(Records contained in a dataset)
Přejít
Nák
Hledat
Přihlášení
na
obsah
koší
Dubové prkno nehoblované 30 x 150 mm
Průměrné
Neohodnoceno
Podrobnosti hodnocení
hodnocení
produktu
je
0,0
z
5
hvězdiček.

> PROBLEM DETAILS
Word for word, restate all of the data shown above.

> EXERCISE SOLUTION
Přejít
Nák
Hledat
Přihlášení
na
obsah
koší
Dubové prkno nehoblované 30 x 150 mm
Průměrné
Neohodnoceno
Podrobnosti hodnocení
hodnocení
produktu
je
0,0
z
5
hvězdiček.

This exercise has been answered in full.